Les Morts ne Meurent Pas (2019) Film Revue – La comédie zombie d’Indie Godhead, c’est de la peau et de la viande.

     « Le monde est parfait. Appréciez les détails », affirme le rappeur RZA au début du nouveau zom-com de Jim Jarmausch, et il y en a beaucoup à convoiter.Bienvenue à Centreville, une ville de 738 habitants qui contient aléatoirement un Centre correctionnel pour jeunes, dans lequel Rosie Perez joue le rôle d’une présentatrice de nouvelles nommée Posie Juarez, Steve Buscemi possède un chat nommé Rumsfeld, et RZA lui-même joue le rôle d’un messager pour « Wu-PS ». Ces détails compensent-ils un récit avec de la petite viande sur l’os pour un film de zombie ? Pas tout à fait, malgré un grand ensemble et Monty Python niveau méta-humour.

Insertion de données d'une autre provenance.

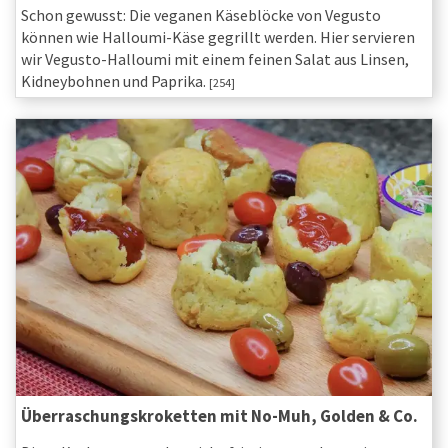
Schon gewusst: Die veganen Käseblöcke von Vegusto
können wie Halloumi-Käse gegrillt werden. Hier servieren
wir Vegusto-Halloumi mit einem feinen Salat aus Linsen,
Kidneybohnen und Paprika.
[254]
Überraschungskroketten mit No-Muh, Golden & Co.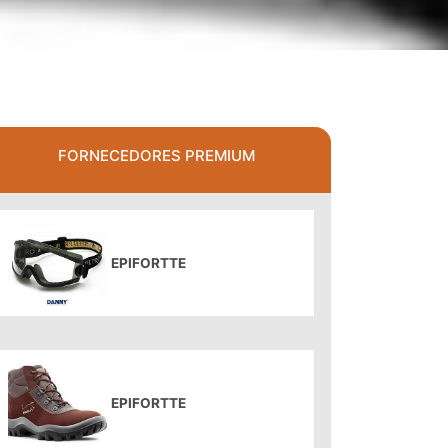
FORNECEDORES PREMIUM
EPIFORTTE
EPIFORTTE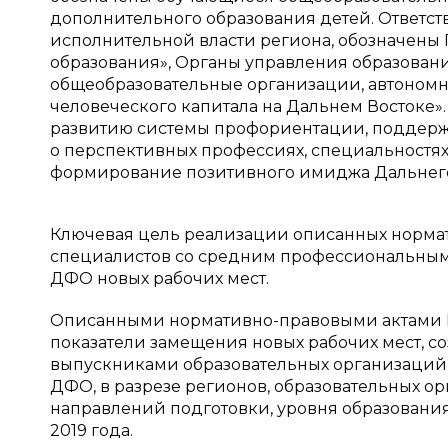
дополнительного образования детей. Ответс
исполнительной власти региона, обозначены
образования», Органы управления образован
общеобразовательные организации, автономн
человеческого капитала на Дальнем Востоке»
развитию системы профориентации, поддер
о перспективных профессиях, специальностях
формирование позитивного имиджа Дальнего
Ключевая цель реализации описанных нормат
специалистов со средним профессиональным
ДФО новых рабочих мест.
Описанными нормативно-правовыми актами П
показатели замещения новых рабочих мест, с
выпускниками образовательных организаций
ДФО, в разрезе регионов, образовательных о
направлений подготовки, уровня образования
2019 года.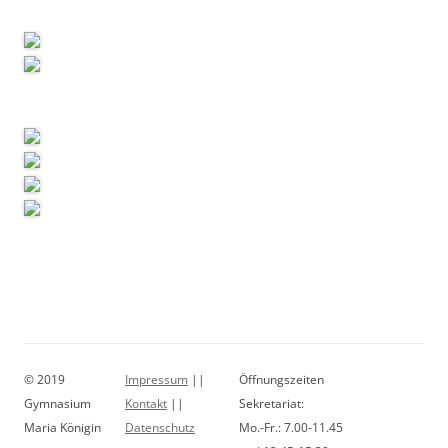
© 2019
Impressum
||
Öffnungszeiten
Gymnasium
Kontakt
||
Sekretariat:
Maria Königin
Datenschutz
Mo.-Fr.: 7.00-11.45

Centreville est un territoire solide de Romero où les morts sortent de la tombe et commencent à dévorer les habitants bizarres de la ville. La cause est un changement dans la cause de l’axe du monde par fracturation polaire. Comme le dit sans cesse le policier impassible d’Adam Driver : « Cela ne se terminera pas bien. » Bien sûr, contrairement aux protagonistes de Romero, les bonnes gens de Centreville sont armés de cinquante ans de connaissances zombies et d’une quincaillerie bien approvisionnée. Il ne leur reste pas longtemps avant d’adopter le mantra « Tuez la tête ».

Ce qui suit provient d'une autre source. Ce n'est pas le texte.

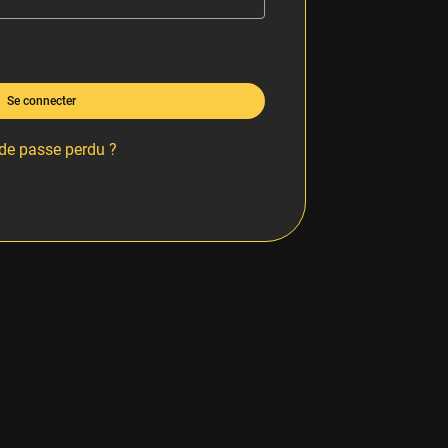
Se connecter
de passe perdu ?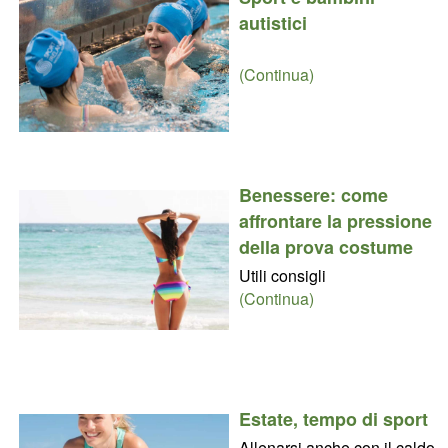
autistici
(Continua)
Benessere: come
affrontare la pressione
della prova costume
Utili consigli
(Continua)
Estate, tempo di sport
Allenarsi anche con il caldo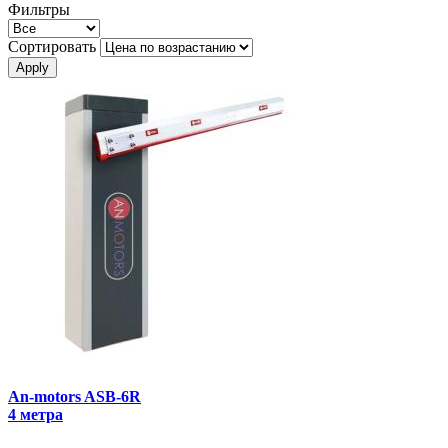
Фильтры
Сортировать
An-motors ASB-6R
4 метра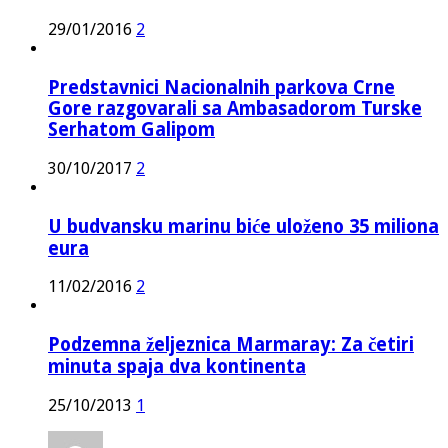
29/01/2016
2
Predstavnici Nacionalnih parkova Crne
Gore razgovarali sa Ambasadorom Turske
Serhatom Galipom
30/10/2017
2
U budvansku marinu biće uloženo 35 miliona
eura
11/02/2016
2
Podzemna željeznica Marmaray: Za četiri
minuta spaja dva kontinenta
25/10/2013
1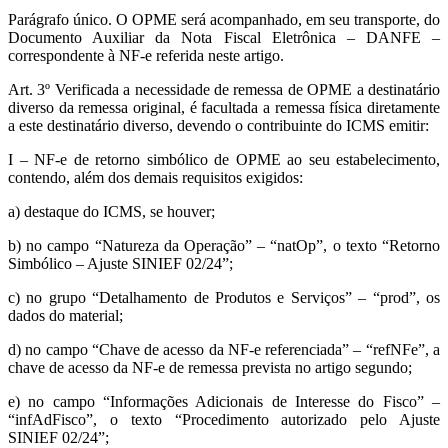
Parágrafo único. O OPME será acompanhado, em seu transporte, do
Documento Auxiliar da Nota Fiscal Eletrônica – DANFE –
correspondente à NF-e referida neste artigo.
Art. 3º Verificada a necessidade de remessa de OPME a destinatário
diverso da remessa original, é facultada a remessa física diretamente
a este destinatário diverso, devendo o contribuinte do ICMS emitir:
I – NF-e de retorno simbólico de OPME ao seu estabelecimento,
contendo, além dos demais requisitos exigidos:
a) destaque do ICMS, se houver;
b) no campo “Natureza da Operação” – “natOp”, o texto “Retorno
Simbólico – Ajuste SINIEF 02/24”;
c) no grupo “Detalhamento de Produtos e Serviços” – “prod”, os
dados do material;
d) no campo “Chave de acesso da NF-e referenciada” – “refNFe”, a
chave de acesso da NF-e de remessa prevista no artigo segundo;
e) no campo “Informações Adicionais de Interesse do Fisco” –
“infAdFisco”, o texto “Procedimento autorizado pelo Ajuste
SINIEF 02/24”;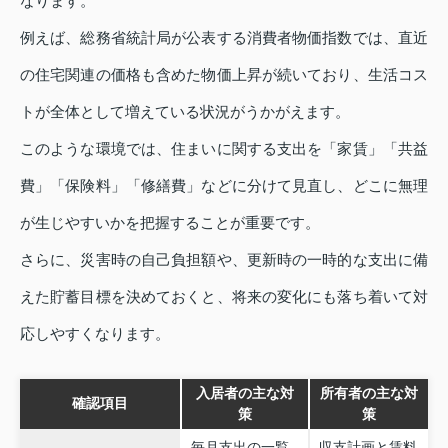
なります。
例えば、総務省統計局が公表する消費者物価指数では、直近
の住宅関連の価格も含めた物価上昇が続いており、生活コス
トが全体として増えている状況がうかがえます。
このような環境では、住まいに関する支出を「家賃」「共益
費」「保険料」「修繕費」などに分けて見直し、どこに無理
が生じやすいかを把握することが重要です。
さらに、災害時の自己負担額や、更新時の一時的な支出に備
えた貯蓄目標を決めておくと、将来の変化にも落ち着いて対
応しやすくなります。
入居者の主な対
所有者の主な対
確認項目
策
策
毎月支出の一覧
収支計画と賃料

Jarmusch a fait une longue carrière de l’œil chirurgical qu’il dirige à la vie de petite ville ; ses rythmes et idiosyncrasies de façons qui sont à la fois très spécifiques et bizarrement universel. Son récent Paterson en est un bon exemple. Il utilise la même palette ici, bien qu’en utilisant des traits de caractérisation beaucoup plus larges et sans aucune des mélancolies sous-jacentes que l’on voit dans les fleurs brisées. Le résultat se sent comme un morceau de compagnon de James Gunn esprit Alien éclaboussure début Slither. Malheureusement, le clin d’oeil cinématographique étouffe l’image, avant même qu’elle ne s’écroule sous sa propre autoréflexion.

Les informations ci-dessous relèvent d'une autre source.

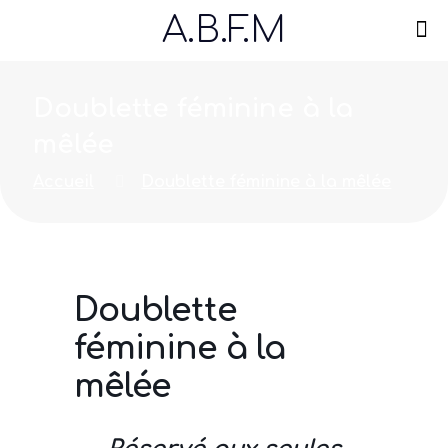
A.B.F.M
Doublette féminine à la
mêlée
Accueil
Doublette féminine à la mêlée
Doublette
féminine à la
mêlée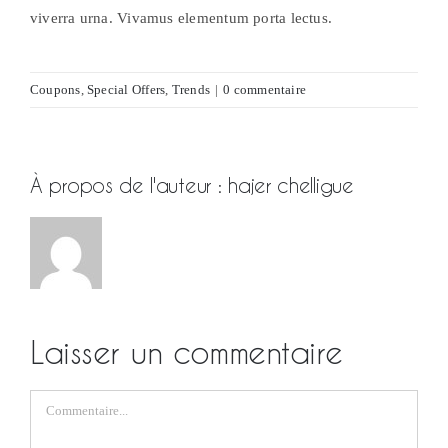
viverra urna. Vivamus elementum porta lectus.
Coupons
,
Special Offers
,
Trends
|
0 commentaire
À propos de l'auteur :
hajer chelligue
Laisser un commentaire
Commentaire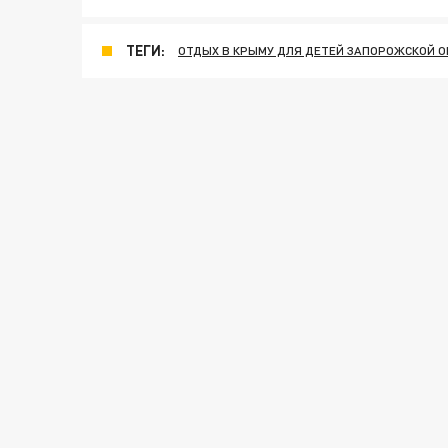
ТЕГИ:
ОТДЫХ В КРЫМУ ДЛЯ ДЕТЕЙ ЗАПОРОЖСКОЙ 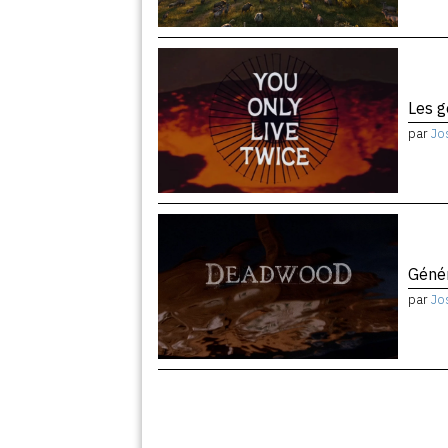
Les 
par
Jo
Géné
par
Jo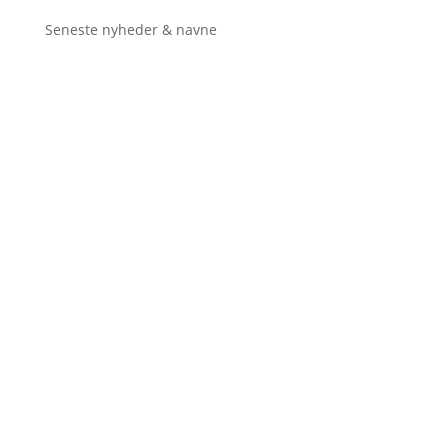
Seneste nyheder & navne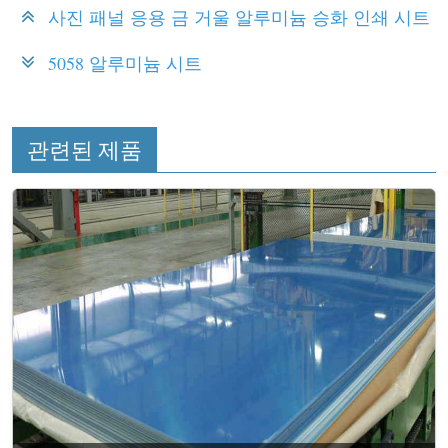
사진 패널 응용 금 거울 알루미늄 승화 인쇄 시트
5058 알루미늄 시트
관련된 제품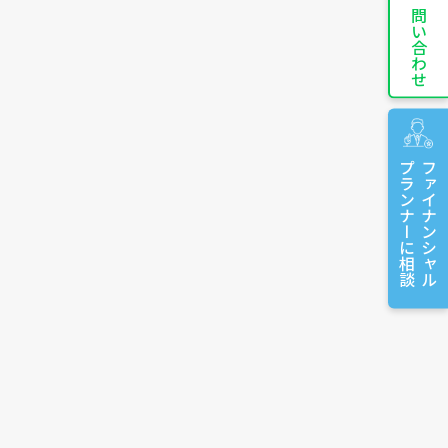
お問い合わせ
プランナーに相談
ファイナンシャル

Cela ne veut pas dire qu’il n’y a rien sous sa peau postmoderne. Bien que le décor des bois évoque la Nuit des Morts Vivants, Jarmusch montre ses dents politiques à l’Aube des Morts. Les goules de Centreville se tournent vers les vieilles habitudes et les vieilles hantises; terrains de sport, café, chardonnay, Xanax et la mode sont tous encore bêtement convoités. On peut en voir plusieurs s’accrocher aux écrans lumineux des téléphones mobiles. Les vieilles habitudes, comme celle du défunt de Centreville, meurent durement.

Un film de zombies n’est rien sans un carnage de morts-vivants, et il y a quelque chose d’étrangement subversif à propos d’un casting d’indie impeccable se retrouvant coincé dans une action de genre. Voir des gens comme Driver, Bill Murray, Chloë Sevigny et Caleb Landry Jones envoyer des zombies avec des fusils de chasse et des machettes est sans aucun doute très amusant, même si les acteurs eux-mêmes semblent être en roue libre au neutre. Les exceptions sont Tilda Swinton (apparemment encore étourdi de Suspiria) en tant que croque-mort écossais étrangement formel-cum-Bushidō guerrier, et le grand Tom Waits comme Hermit Bob, un Herman Melville-citant le Grec Chorus apparemment immunisé contre la horde en raison de son rejet de tous les pièges de consommation. Mention spéciale à Iggy Pop comme un café-swilling zombie, bien que combien de maquillage était nécessaire est à débattre.

Aussi amusant que ce soit, il est difficile de ne pas voir Les Morts Ne Meurent comme une légère déception. Il est chargé de plaisirs accessoires tels que l’effet de frêne soigné que les zombies perdent leurs têtes, et la chanson de thème de pays solitaire qui est reconnu comme le thème par les personnages. Cependant, il y a un manque de direction et une croyance apparente que l’élan et la bonne volonté peuvent être soutenus entièrement par la puissance de la fonte et le barrage de rupture du quatrième mur. Il deviendra un favori pour certains, mais d’autres le verront comme un curio rude parmi les travaux de Jim Jarmusch.

Première britannique au Centre Omni Vue Fri 21 et Sun 23 Jun 2019.